Files
crawl4ai/docs/md/full_details/crawl_request_parameters.md
2024-06-21 17:56:54 +08:00

131 lines
3.9 KiB
Markdown

# Crawl Request Parameters
The `run` function in Crawl4AI is designed to be highly configurable, allowing you to customize the crawling and extraction process to suit your needs. Below are the parameters you can use with the `run` function, along with their descriptions, possible values, and examples.
## Parameters
### url (str)
**Description:** The URL of the webpage to crawl.
**Required:** Yes
**Example:**
```python
url = "https://www.nbcnews.com/business"
```
### word_count_threshold (int)
**Description:** The minimum number of words a block must contain to be considered meaningful.
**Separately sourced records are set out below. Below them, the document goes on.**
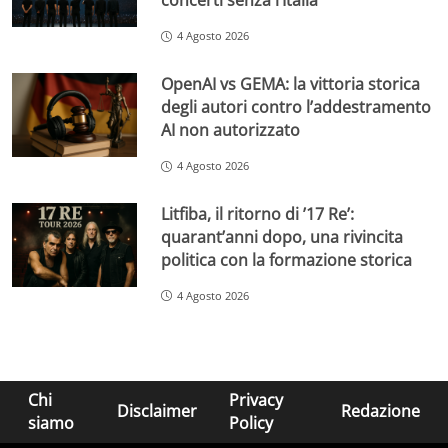
concerti senza l’Italia
4 Agosto 2026
OpenAI vs GEMA: la vittoria storica
degli autori contro l’addestramento
AI non autorizzato
4 Agosto 2026
Litfiba, il ritorno di ’17 Re’:
quarant’anni dopo, una rivincita
politica con la formazione storica
4 Agosto 2026
Chi
Privacy
Disclaimer
Redazione
siamo
Policy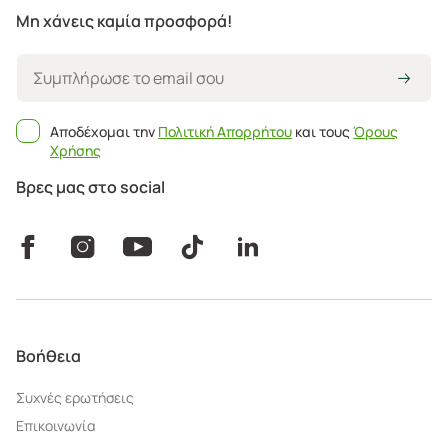
Μη χάνεις καμία προσφορά!
Αποδέχομαι την
Πολιτική Απορρήτου
και τους
Όρους
Χρήσης
Βρες μας στο social
Βοήθεια
Συχνές ερωτήσεις
Επικοινωνία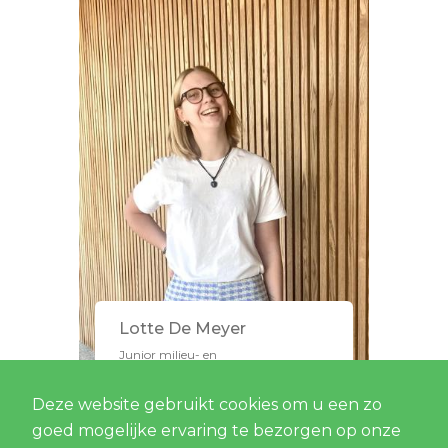
Lotte De Meyer
Junior milieu- en
duurzaamheidsconsultant
Deze website gebruikt cookies om u een zo
goed mogelijke ervaring te bezorgen op onze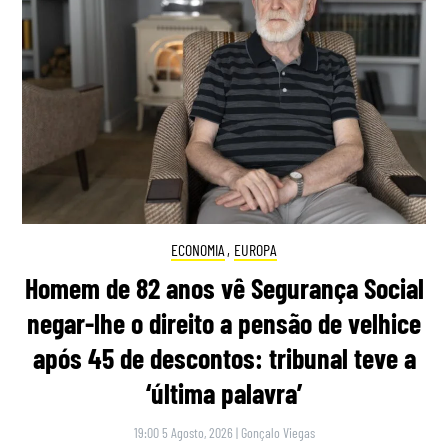
ECONOMIA
,
EUROPA
Homem de 82 anos vê Segurança Social
negar-lhe o direito a pensão de velhice
após 45 de descontos: tribunal teve a
‘última palavra’
19:00 5 Agosto, 2026
|
Gonçalo Viegas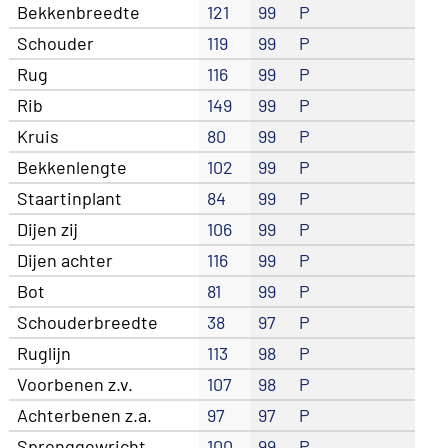
Bekkenbreedte
121
99
P
Schouder
119
99
P
Rug
116
99
P
Rib
149
99
P
Kruis
80
99
P
Bekkenlengte
102
99
P
Staartinplant
84
99
P
Dijen zij
106
99
P
Dijen achter
116
99
P
Bot
81
99
P
Schouderbreedte
38
97
P
Ruglijn
113
98
P
Voorbenen z.v.
107
98
P
Achterbenen z.a.
97
97
P
Spronggewricht
100
99
P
The default value is `5`.
**Required:** No
**Default Value:** `5`
**Example:**
```python
word_count_threshold = 10
```
### extraction_strategy (ExtractionStrategy)
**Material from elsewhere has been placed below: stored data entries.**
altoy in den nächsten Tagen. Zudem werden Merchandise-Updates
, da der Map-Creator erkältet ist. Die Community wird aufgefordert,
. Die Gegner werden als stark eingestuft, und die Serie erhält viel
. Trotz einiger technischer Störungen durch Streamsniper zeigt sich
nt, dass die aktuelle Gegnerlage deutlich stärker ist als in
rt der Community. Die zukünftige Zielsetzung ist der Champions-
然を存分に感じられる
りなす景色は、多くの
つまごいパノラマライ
**Description:** The strategy to use for extracting content from the HTML. It must be an instance of `ExtractionStrategy`. If not provided, the default is `NoExtractionStrategy`.
**Required:** No
**Default Value:** `NoExtractionStrategy()`
**Example:**
```python
extraction_strategy = CosineStrategy(semantic_filter="finance")
```
### chunking_strategy (ChunkingStrategy)
**Description:** The strategy to use for chunking the text before processing. It must be an instance of `ChunkingStrategy`. The default value is `RegexChunking()`.
**Required:** No
**Default Value:** `RegexChunking()`
**Example:**
```python
chunking_strategy = NlpSentenceChunking()
```
### bypass_cache (bool)
**Description:** Whether to force a fresh crawl even if the URL has been previously crawled. The default value is `False`.
**Required:** No
**Default Value:** `False`
**Example:**
```python
bypass_cache = True
```
### css_selector (str)
**Description:** The CSS selector to target specific parts of the HTML for extraction. If not provided, the entire HTML will be processed.
**Required:** No
**Default Value:** `None`
**Example:**
```python
css_selector = "div.article-content"
```
### screenshot (bool)
**Description:** Whether to take screenshots of the page. The default value is `False`.
**Required:** No
**Default Value:** `False`
**Example:**
```python
screenshot = True
```
### user_agent (str)
**Description:** The user agent to use for the HTTP requests. If not provided, a default user agent will be used.
**Required:** No
**Default Value:** `None`
**Example:**
```python
user_agent = "Mozilla/5.0 (Windows NT 10.0; Win64; x64) AppleWebKit/537.36 (KHTML, like Gecko) Chrome/58.0.3029.110 Safari/537.3"
```
### verbose (bool)
**Description:** Whether to enable verbose logging. The default value is `True`.
**Required:** No
**Default Value:** `True`
**Example:**
```python
verbose = True
```
### **kwargs
Additional keyword arguments that can be passed to customize the crawling process further. Some notable options include:
- **only_text (bool):** Whether to extract only text content, excluding HTML tags. Default is `False`.
**Example:**
```python
result = crawler.run(
url="https://www.nbcnews.com/business",
css_selector="p",
only_text=True
)
```
## Example Usage
Here's an example of how to use the `run` function with various parameters:
```python
from crawl4ai import WebCrawler
from crawl4ai.extraction_strategy import CosineStrategy
from crawl4ai.chunking_strategy import NlpSentenceChunking
# Create the WebCrawler instance
crawler = WebCrawler()
# Run the crawler with custom parameters
result = crawler.run(
url="https://www.nbcnews.com/business",
word_count_threshold=10,
extraction_strategy=CosineStrategy(semantic_filter="finance"),
chunking_strategy=NlpSentenceChunking(),
bypass_cache=True,
css_selector="div.article-content",
screenshot=True,
user_agent="Mozilla/5.0 (Windows NT 10.0; Win64; x64) AppleWebKit/537.36 (KHTML, like Gecko) Chrome/58.0.3029.110 Safari/537.3",
verbose=True,
only_text=True
)
print(result)
```
This example demonstrates how to configure various parameters to customize the crawling and extraction process using Crawl4AI.